Before you visit the store you should do at least some online research so you can establish if they know what they do or not.

Unfortunately just because your local pet store told you that keeping a Dolphin in a 30 gallon tank is ok, it doesn’t make it true.

Make sure to double-check and even triple-check the information they tell you, either here or in a book. It doesn’t matter where you check just make sure you do! A second or even a third opinion won’t hurt.

14. Lack of Biological Filtration

When you’re picking your first aquarium it’s a commonly held belief that an air-stone and a pump will provide enough filtration. Incorrect.

Regardless of the size of the aquarium you need a biological filter. Small aquariums can use the cheaper hang-off-back style.

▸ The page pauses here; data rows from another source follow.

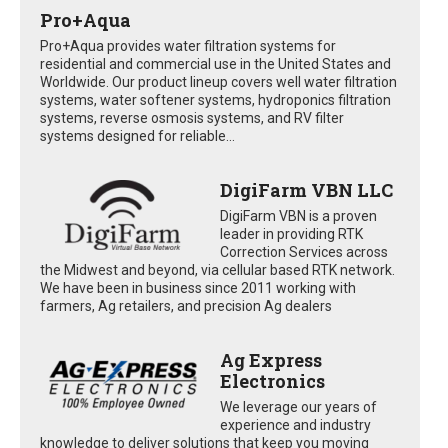
Pro+Aqua
Pro+Aqua provides water filtration systems for
residential and commercial use in the United States and
Worldwide. Our product lineup covers well water filtration
systems, water softener systems, hydroponics filtration
systems, reverse osmosis systems, and RV filter
systems designed for reliable...
DigiFarm VBN LLC
DigiFarm VBN is a proven
leader in providing RTK
Correction Services across
the Midwest and beyond, via cellular based RTK network.
We have been in business since 2011 working with
farmers, Ag retailers, and precision Ag dealers
Ag Express
Electronics
We leverage our years of
experience and industry
knowledge to deliver solutions that keep you moving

You need a filter to ensure the growth of beneficial bacteria.

Also as a tip, remember when cleaning use aquarium water and not contaminated tap water. The chlorine in tap water will destroy your live bacteria- not the best.

15.  Mixing Incompatible Fish

Many beginner fish owners think that all pet fish get along and you can keep any species you want together. Wrong.

First, many fish need different conditions to live in. At a basic level this is freshwater versus saltwater, but also different water parameters.

Secondly, a lot of fish are carnivorous which means they will attack other fish.